RawGen: Learning Camera Raw Image Generation
Dongyoung Kim, Junyong Lee, Abhijith Punnappurath, Mahmoud Afifi, Sangmin Han, Alex Levinshtein, Michael S. Brown

TL;DR
RawGen is a novel diffusion-based framework that synthesizes physically consistent camera raw images from text prompts and inverts sRGB images back to raw, addressing dataset scarcity and ISP diversity.
Contribution
It introduces the first diffusion model for text-to-raw generation and sRGB-to-raw inversion, leveraging large-scale sRGB models and a new inverse-ISP dataset.
Findings
RawGen outperforms traditional inverse-ISP methods.
It enables camera-specific raw image synthesis from text.

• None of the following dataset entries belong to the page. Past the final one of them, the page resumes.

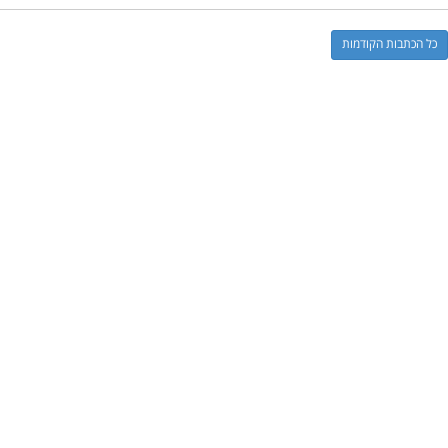
כל הכתבות הקודמות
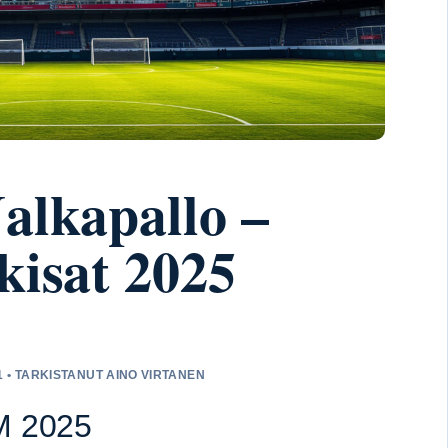
alkapallo –
kisat 2025
1 • TARKISTANUT AINO VIRTANEN
EM 2025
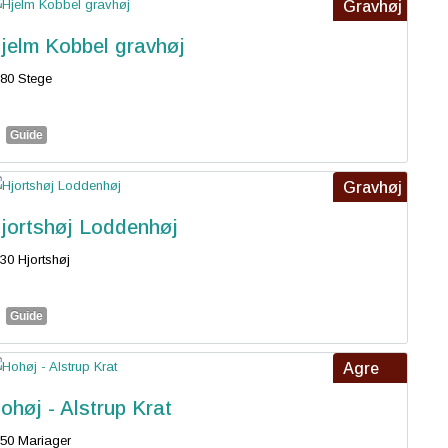
Gravhøj
jelm Kobbel gravhøj
80 Stege
Guide
Gravhøj
jortshøj Loddenhøj
30 Hjortshøj
Guide
Agre
ohøj - Alstrup Krat
50 Mariager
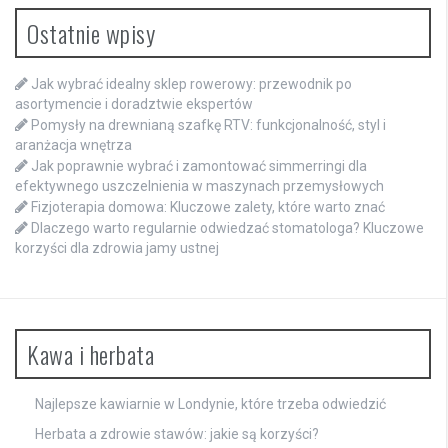
Ostatnie wpisy
Jak wybrać idealny sklep rowerowy: przewodnik po
asortymencie i doradztwie ekspertów
Pomysły na drewnianą szafkę RTV: funkcjonalność, styl i
aranżacja wnętrza
Jak poprawnie wybrać i zamontować simmerringi dla
efektywnego uszczelnienia w maszynach przemysłowych
Fizjoterapia domowa: Kluczowe zalety, które warto znać
Dlaczego warto regularnie odwiedzać stomatologa? Kluczowe
korzyści dla zdrowia jamy ustnej
Kawa i herbata
Najlepsze kawiarnie w Londynie, które trzeba odwiedzić
Herbata a zdrowie stawów: jakie są korzyści?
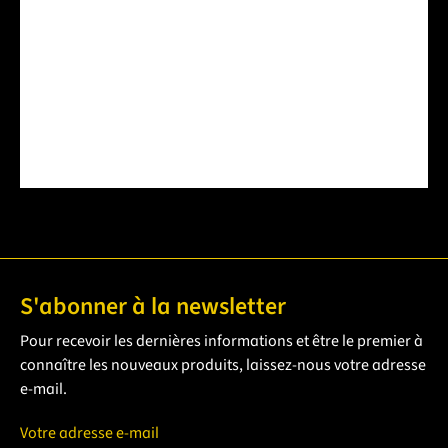
Écrire un avis
Aucun avis trouvé. Soyez le premier à partager le
votre.
S'abonner à la newsletter
Pour recevoir les dernières informations et être le premier à
connaître les nouveaux produits, laissez-nous votre adresse
e-mail.
Votre adresse e-mail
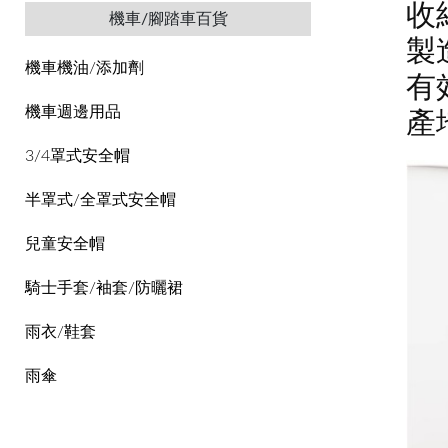
收
機車/腳踏車百貨
製造
機車機油/添加劑
有
機車週邊用品
產
3/4罩式安全帽
半罩式/全罩式安全帽
兒童安全帽
騎士手套/袖套/防曬裙
雨衣/鞋套
雨傘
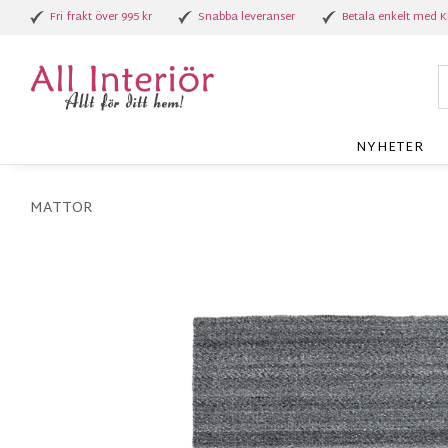
Fri frakt över 995 kr
Snabba leveranser
Betala enkelt med K
NYHETER
MATTOR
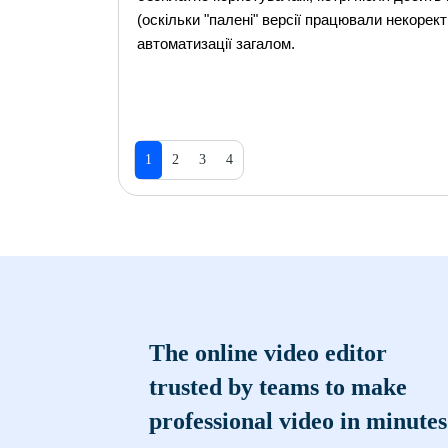
(оскільки "палені" версії працювали некорек
автоматизації загалом.
1
2
3
4
The online video editor
trusted by teams to make
professional video in minutes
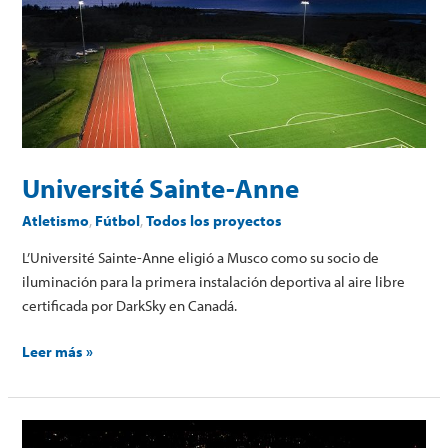
Anne
Université Sainte-Anne
Atletismo
,
Fútbol
,
Todos los proyectos
L’Université Sainte-Anne eligió a Musco como su socio de
iluminación para la primera instalación deportiva al aire libre
certificada por DarkSky en Canadá.
Leer más »
Sinwol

Augmenting training data with RawGen improves low-level vision tasks.
Abstract
Cameras capture scene-referred linear raw images, which are processed by onboard image signal processors (ISPs) into display-referred 8-bit sRGB outputs. Although raw data is more faithful for low-level vision tasks, collecting large-scale raw datasets remains a major bottleneck, as existing datasets are limited and tied to specific camera hardware. Generative models offer a promising way to address this scarcity -- however, existing diffusion frameworks are designed to synthesize photo-finished sRGB images rather than physically consistent linear representations. This paper presents RawGen, to our knowledge the first diffusion-based framework enabling text-to-raw generation for arbitrary target cameras, alongside sRGB-to-raw inversion. RawGen leverages the generative priors of large-scale sRGB diffusion models to synthesize physically meaningful linear outputs, such as CIE XYZ or…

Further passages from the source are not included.